Bothwell was elected on November 3, 2009, to the city council after he won the third highest number of votes in the city election. Following the election, opponents of Bothwell, including H. K. Edgerton, a former president of the Asheville NAACP, challenged his election because the Constitution of North Carolina does not allow for atheists to hold public office in the state. Law experts argued the provision was invalid because the United States Constitution prevents religious tests for public office. The Supreme Court of the United States held in Torcaso v. Watkins (1961) that such provisions violate the First and Fourteenth Amendments to the U.S. Constitution. Bothwell began his service with an affirmation of the oath of office. Bothwell was raised as a Presbyterian, became a non-theist by the age of 20, and is a member of the Unitarian Universalist Church. He later stated that he believed the question of the existence of a deity was irrelevant to governance and that he believed in the Golden Rule. He has also described himself as a "post theist."

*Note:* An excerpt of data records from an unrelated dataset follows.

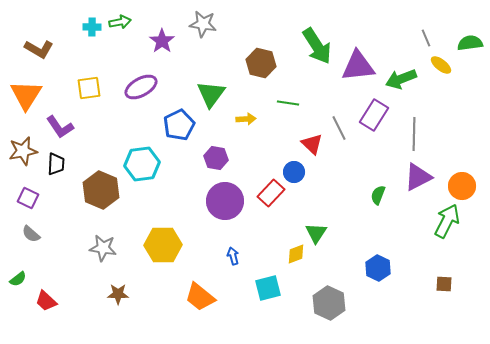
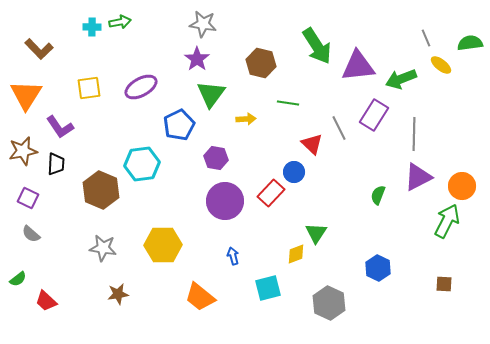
purple star at (162, 41): moved 35 px right, 18 px down
brown L-shape at (39, 49): rotated 16 degrees clockwise
brown star at (118, 294): rotated 10 degrees counterclockwise
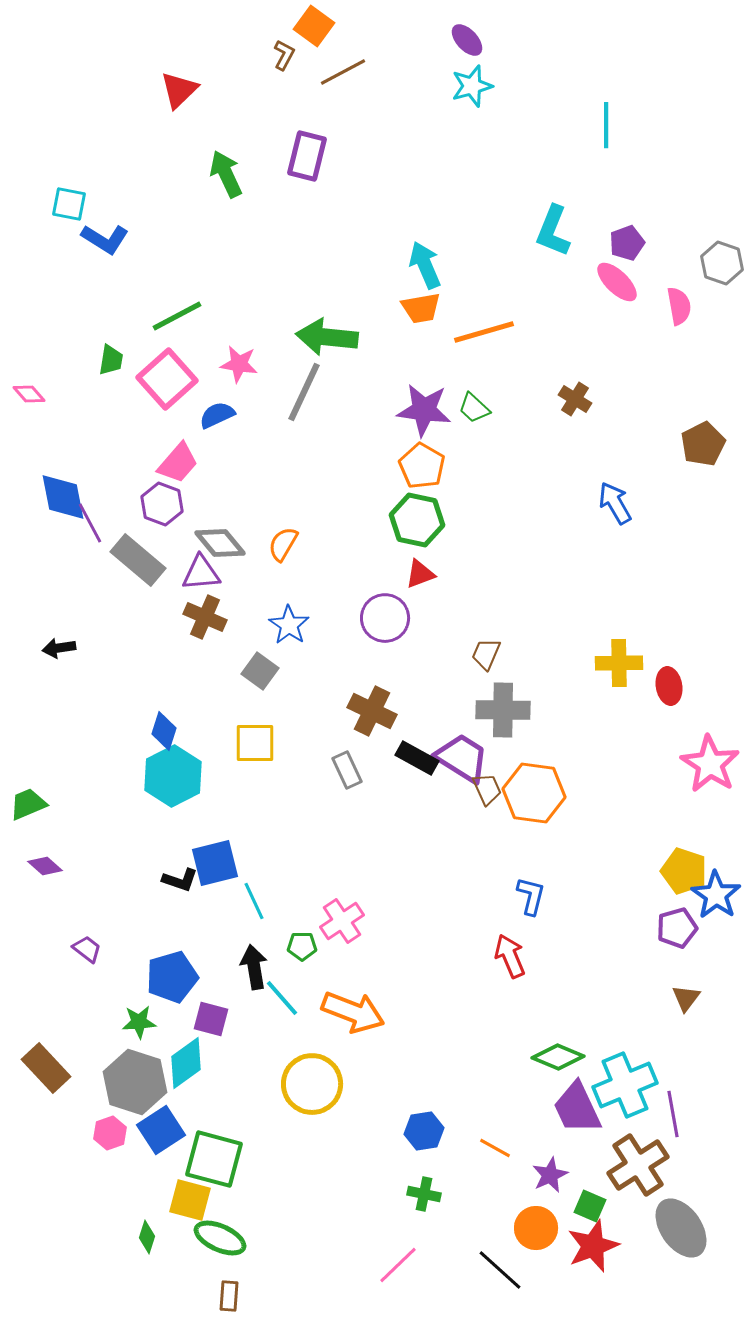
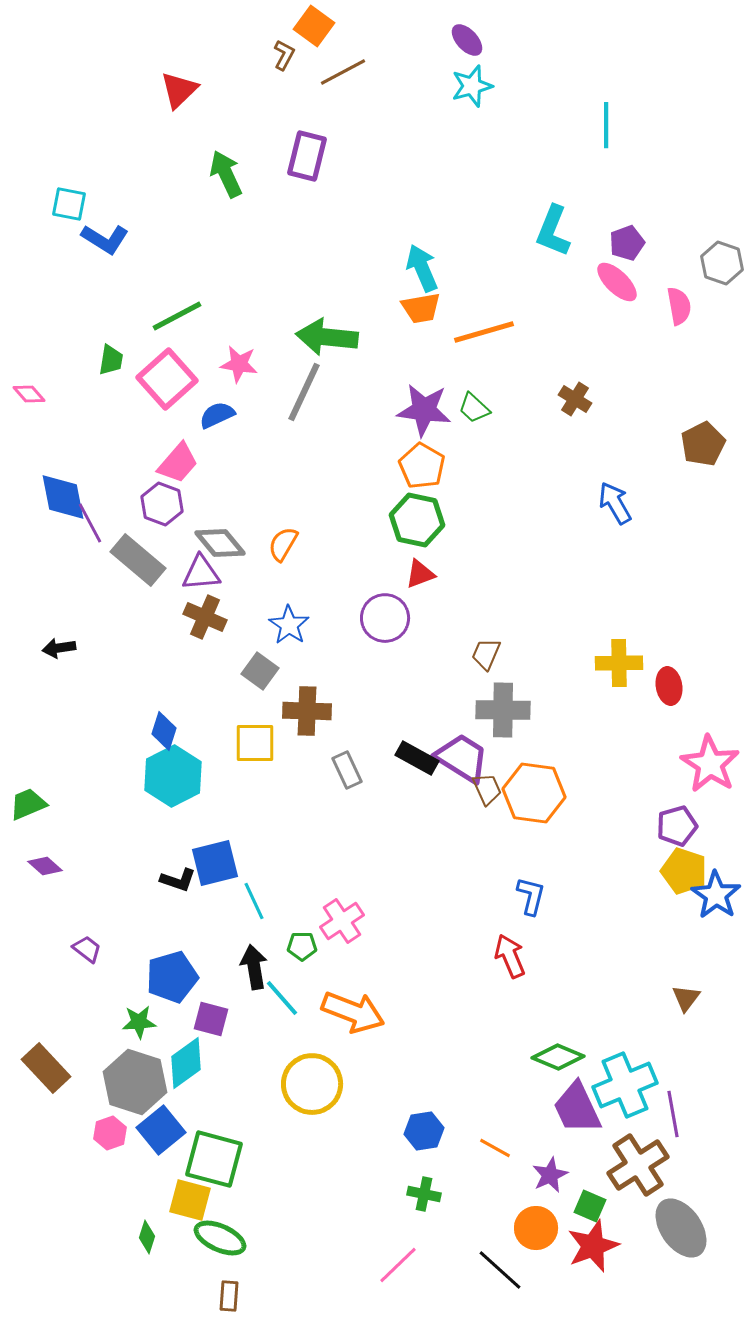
cyan arrow at (425, 265): moved 3 px left, 3 px down
brown cross at (372, 711): moved 65 px left; rotated 24 degrees counterclockwise
black L-shape at (180, 880): moved 2 px left
purple pentagon at (677, 928): moved 102 px up
blue square at (161, 1130): rotated 6 degrees counterclockwise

Consequent to the well-publicized challenge to his investiture in office, Bothwell was named the most Courageous Elected Official of 2010 by the American Atheists. He became a frequent speaker at humanist, secular and atheist conferences across the U.S., speaking in dozens of cities in 12 states and Washington D.C. in ensuing years.

In 2011, he announced his intent to challenge blue dog Congressman Heath Shuler in the 2012 Democratic primary. When Shuler declined to run for reelection under the new Republican-drawn redistricted maps, Bothwell stayed in the race, coming in second in a three-way primary behind Schuler's chief of staff, Hayden Rogers, who in turn, was defeated by Mark Meadows in the general election.

Bothwell was reelected to city council in 2013.

On June 19, 2014, Bothwell was pulled over after a state highway patrol officer noticed he was driving a car with no license plate, which belonged to one of his friends. The car was legally registered, legally had no plate, and Bothwell had committed no moving violation. Bothwell was arrested and charged with suspected DUI. An hour or more later he registered a .10 on a breathalyzer, above the .08 legal limit for driving. The arresting officer denied he knew who was in the vehicle before it was pulled over and claimed Bothwell was cooperative. Bothwell acknowledged his wrongdoing in an interview with WLOS and agreed to appear in court on August 4. Soon after Bothwell denied that he willfully violated the law. Some residents called for his resignation. While Bothwell's attorney asserted that the stop itself was illegal since there was no moving violation and driving without a tag is legal under North Carolina law, when the case was adjudicated in November 2014, the District Attorney threatened to pursue charges against the car's owner for aiding and abetting (which would have accorded the friend the equivalent of a DUI on her record). Bothwell chose to plead guilty instead of challenging the wrongful arrest.

In July 2016, he officially de-registered as a Democrat and switched to Independent, as he would not be supporting Hillary Clinton for president due to his previous support for Bernie Sanders and disillusionment with the party's current political views. He later officially endorsed Jill Stein for president.

In January 2017, citing the enthusiasm generated by Our Revolution (the ongoing Sanders campaign to change the direction of the Democratic Party), Bothwell re-registered as a Democrat.

On October 10, 2017, Bothwell lost in the 2017 Asheville primary local election, finishing 7th out of 12 candidates. This might be considered a surprising rebuke, given that Bothwell had been tapped as the #1 local politician in the local weekly Mountain Xpress reader poll in 7 of the 8 years he served on Council, falling to #2 in 2017. Bothwell's successor, Indian-American businessman Vijay Kapoor, was sworn into office on December 7, 2017.